Our Animal Overlords
• An Oxford University researcher reported in August on the African crested rat, which is so ingenious that it slathers poison, from chewing the A. schimperi plant, onto an absorbent strip of fur on its back as protection against predators many times larger. The researcher observed first-hand a dog quivering in fear after just one failed mouthful of a crested rat’s fur in his laboratory. The noxious goo is also used by African tribesmen on their hunting arrows.

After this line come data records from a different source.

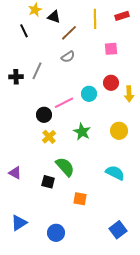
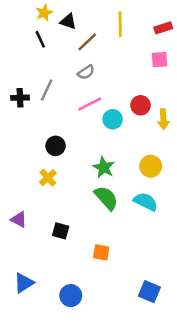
red rectangle: (122, 16) -> (163, 28), moved
black line: (24, 31) -> (40, 39), moved
pink square: (111, 49) -> (160, 60), moved
pink line: (64, 103) -> (90, 104), moved
yellow cross: (49, 137) -> (48, 178), moved
green semicircle: (65, 167) -> (106, 198), moved
cyan semicircle: (115, 173) -> (146, 202), moved
blue square: (118, 230) -> (149, 292), turned -30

• Researching the Itty-Bitty: In October, Popular Science dubbed researcher Gaby Maimon of Rockefeller University as one of its “Brilliant 10” for 2011 for his monitoring of neurons in the brains of fruit flies. Maimon first had to immobilize the flies’ brains in saline and outfit their tiny neurons with even tinier electrodes — so that he could track which neurons were firing as the flies flapped their wings and carried out other activities (work that he believes can be useful in treating human autism and attention-deficit disorder).

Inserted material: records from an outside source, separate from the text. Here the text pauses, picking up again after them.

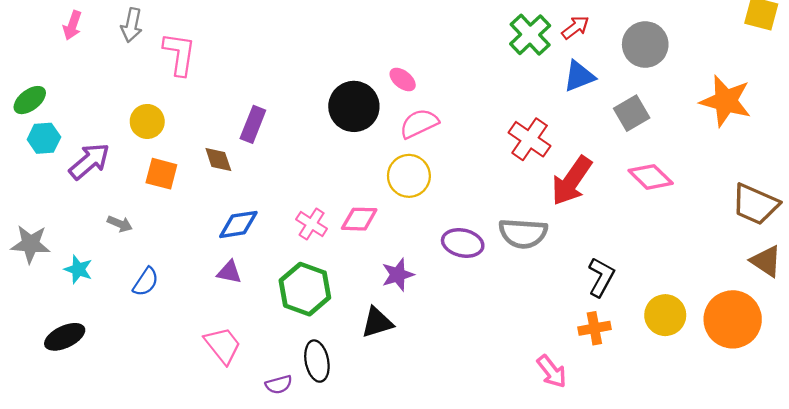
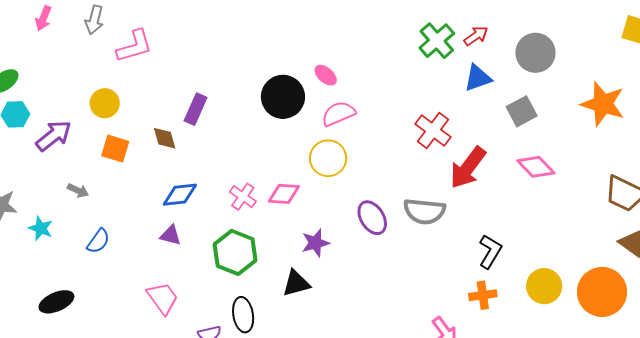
pink L-shape: (179, 54) -> (134, 46), turned 63
purple ellipse: (463, 243) -> (372, 218), turned 44
black ellipse: (65, 337) -> (56, 302), moved

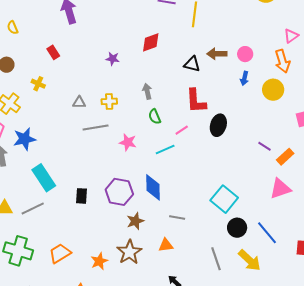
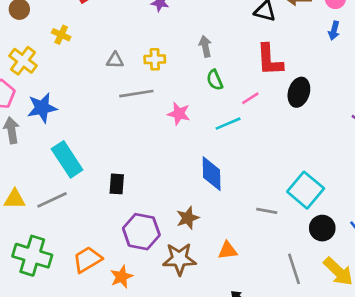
purple hexagon: (119, 192) -> (141, 232), moved
gray line: (177, 217) -> (267, 211), moved
brown star: (129, 252) -> (179, 259), turned 30
orange star: (99, 261) -> (122, 277), moved

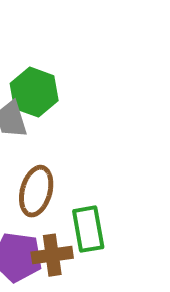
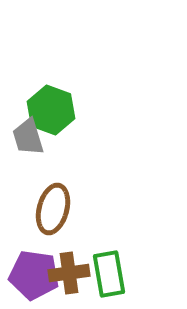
green rectangle: (88, 229) -> (109, 274), moved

• Oh, Dear! (1) An October Associated Press dispatch from New Orleans warned that “Caribbean crazy ants” are invading five Southern states by the millions, and because their death triggers distress signals to their pals for revenge attacks, up to 10 times as many might replace any population wiped out. Said a Texas exterminator, of a pesticide he once tried, “In 30 days I had 2 inches of dead ants covering (an) entire half-acre,” and still the ants kept coming, crawling across the carcasses. Texas, Louisiana and Mississippi are currently the most vulnerable. (2) Biologists found a shark fetus with one centered eye inside a pregnant dusky shark off the coast of Baja California Sur, Mexico, in October. A marine sciences lab in nearby La Paz confirmed that the unborn baby, which filled up a researcher’s hand, had the extremely rare congenital “cyclopia.”
Cutting-Edge Science
• Japan’s Showa University School of Dentistry has for several years been training future practitioners using life-sized synthetic patients from Orient Industry, based on the company’s “sex dolls,” and recently upgraded to the fancier silicone dolls with human-feel skin that can cost as much as the equivalent of $9,000 when sold to perverts who custom-order young women for companionship. According to a July CNN report, advanced robotics added to the Showa version allow the doll to utter typical patient phrases, to sneeze, and (when trainees mishandle tools) to gag.